The creative industries – including architecture, arts and crafts, marketing and advertising, media and publishing, research & development, software, computer games, and other core creative work – are the lifeblood of the creative economy.
Design and visual arts are among the highest performing sectors with fashion, interior design and jewelry accounting for 54% of creative goods exports.
“Although the downturn in global trade has impacted all industries, the report shows the creative economy is more resilient than most,” Marisa Henderson, the chief of UNCTAD’s creative economy programme, said. “The performance of the creative economy is encouraging and shows it is thriving through the intersection of culture, technology, business and innovation.”
China is the biggest single exporter and importer of creative goods and services. It is the main force behind the creative economy boom over the past 13 years and owns a large portion of it. China’s trade in creative goods between 2002 and 2015 has been exponential with average annual growth rates of 14%.
In 2002 China’s trade in creative goods was $32 billion. By 2014 this figure had increased more than fivefold, tallying $191.4 billion.
There was a drop off in 2015 where China recorded a $168.5 billion trade in creative goods, but comparatively, China has maintained the dragon’s share of the trade in creative goods. In 2015 Chinese exports were four times that of the United States.
The new data shows that Asia outstripped all other regions with China and South East Asia combined accounting for $228 billion of creative exports, almost double that of Europe.
“China also had the world’s highest trade surplus of $154 billion due to its high exports.

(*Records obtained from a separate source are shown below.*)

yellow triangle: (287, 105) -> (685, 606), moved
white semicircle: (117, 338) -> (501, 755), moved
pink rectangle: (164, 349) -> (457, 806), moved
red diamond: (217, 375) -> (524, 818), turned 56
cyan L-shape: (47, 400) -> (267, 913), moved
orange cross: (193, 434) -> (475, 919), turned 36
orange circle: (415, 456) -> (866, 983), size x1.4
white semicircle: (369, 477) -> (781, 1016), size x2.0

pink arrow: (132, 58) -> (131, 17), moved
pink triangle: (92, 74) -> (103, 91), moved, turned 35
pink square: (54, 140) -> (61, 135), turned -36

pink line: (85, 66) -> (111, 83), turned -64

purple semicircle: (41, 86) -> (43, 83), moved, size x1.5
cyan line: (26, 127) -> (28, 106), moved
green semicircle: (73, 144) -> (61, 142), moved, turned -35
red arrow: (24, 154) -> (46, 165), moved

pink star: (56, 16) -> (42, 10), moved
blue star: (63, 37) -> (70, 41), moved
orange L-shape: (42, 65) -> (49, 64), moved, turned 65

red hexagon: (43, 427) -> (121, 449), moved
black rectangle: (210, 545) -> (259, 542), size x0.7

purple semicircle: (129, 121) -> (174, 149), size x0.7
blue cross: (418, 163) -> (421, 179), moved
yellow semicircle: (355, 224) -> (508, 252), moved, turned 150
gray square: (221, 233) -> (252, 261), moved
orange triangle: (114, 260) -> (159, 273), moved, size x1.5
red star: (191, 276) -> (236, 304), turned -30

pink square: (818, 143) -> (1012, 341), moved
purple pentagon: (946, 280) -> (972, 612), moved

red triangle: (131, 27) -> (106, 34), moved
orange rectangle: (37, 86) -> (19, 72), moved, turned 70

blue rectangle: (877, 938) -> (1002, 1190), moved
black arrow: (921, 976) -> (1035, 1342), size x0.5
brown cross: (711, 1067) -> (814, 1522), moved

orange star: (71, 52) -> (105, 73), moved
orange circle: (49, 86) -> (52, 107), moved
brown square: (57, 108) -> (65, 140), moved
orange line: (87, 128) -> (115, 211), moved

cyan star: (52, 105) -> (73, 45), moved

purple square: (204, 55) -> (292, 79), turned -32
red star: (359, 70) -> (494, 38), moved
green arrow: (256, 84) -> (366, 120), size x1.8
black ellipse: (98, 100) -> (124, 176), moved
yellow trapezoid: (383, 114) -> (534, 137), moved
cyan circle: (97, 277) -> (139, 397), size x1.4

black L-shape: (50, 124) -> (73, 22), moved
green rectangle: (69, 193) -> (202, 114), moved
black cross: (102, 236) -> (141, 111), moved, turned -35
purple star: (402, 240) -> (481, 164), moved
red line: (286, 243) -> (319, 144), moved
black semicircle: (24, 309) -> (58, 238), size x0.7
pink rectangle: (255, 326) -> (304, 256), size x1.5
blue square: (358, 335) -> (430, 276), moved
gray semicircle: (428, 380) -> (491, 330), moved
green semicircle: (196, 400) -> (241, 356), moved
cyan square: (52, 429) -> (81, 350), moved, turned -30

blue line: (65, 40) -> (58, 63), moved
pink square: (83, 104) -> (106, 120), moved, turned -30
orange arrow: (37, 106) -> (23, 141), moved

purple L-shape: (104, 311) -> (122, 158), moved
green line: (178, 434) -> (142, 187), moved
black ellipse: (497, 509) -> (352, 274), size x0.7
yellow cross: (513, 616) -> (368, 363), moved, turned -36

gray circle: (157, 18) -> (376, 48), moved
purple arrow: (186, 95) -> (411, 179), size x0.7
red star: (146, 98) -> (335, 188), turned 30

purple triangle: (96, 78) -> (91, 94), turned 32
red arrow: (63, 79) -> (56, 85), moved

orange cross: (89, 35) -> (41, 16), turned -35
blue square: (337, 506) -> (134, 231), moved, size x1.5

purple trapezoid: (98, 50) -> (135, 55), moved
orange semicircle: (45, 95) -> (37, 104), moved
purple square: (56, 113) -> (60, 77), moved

Generally, South-South trade is on the rise and looks set to be an area of vibrant future growth,” Ms. Henderson said.
China, Hong Kong (China), India, Singapore, Taiwan Province of China, Turkey, Thailand, Malaysia, Mexico and Philippines were the top 10 performing developing economies stimulating global trade in creative goods.
Among developed economies, the United States, France, Italy, the United Kingdom, Germany, Switzerland, Netherlands, Poland, Belgium and Japan were the top 10 creative goods exporters.
The report highlights the shift from creative goods production to delivery of creative services as an emerging trend, aligned with a global shift toward services as industrial and agricultural outputs decline.
Ms. Henderson explained how newspapers and published products, which were originally a creative good, have flipped to become a creative service with the expansion of online media driven by digital subscriptions and online advertising.
“Creative services will grow,” she said. “Although there is limited data on the trade in creative services, more countries are reporting on creative services trade as it becomes a more defining feature of local and regional economies.”
Available creative services exports data from 38 developed countries (with a comparable dataset) remained relatively stable between 2011 and 2015, with average annual growth rates at 4%. Of all trade in services for the 38 countries, creative services represented an average portion of 18%, growing from 17.3% in 2011 to 18.9% in 2015.
“An important paradigm shift from the industrial to the knowledge economy is underway,” Ms. Henderson said. “In it, there is a new elevation of the role of ideas, imagination and creativity, and because of this, the creative economy.”
“There is a reason to embrace and support the creative economy’s growth. By offering economic insight into the trade in creative goods and services, governments are better able to understand their creative economies, leverage gaps and amplify areas of performance,” she said.